[Opening Source data section]

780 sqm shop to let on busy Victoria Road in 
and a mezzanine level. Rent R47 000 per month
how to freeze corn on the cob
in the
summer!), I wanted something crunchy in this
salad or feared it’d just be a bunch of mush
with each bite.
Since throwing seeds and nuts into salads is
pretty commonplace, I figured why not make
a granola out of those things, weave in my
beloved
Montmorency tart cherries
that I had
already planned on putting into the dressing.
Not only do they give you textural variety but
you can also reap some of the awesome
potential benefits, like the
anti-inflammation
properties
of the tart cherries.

[Closing Source data section]
[Opening Source data section]

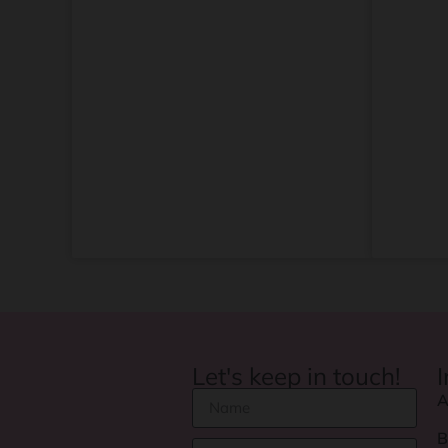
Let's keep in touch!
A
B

[Closing Source data section]

Exercise: Reproduce exactly, and only, the part of the listing above that begins at the line with "potential benefits, like the" and goes on through the line with "of the tart cherries.".

Response to this task:
potential benefits, like the
anti-inflammation
properties
of the tart cherries.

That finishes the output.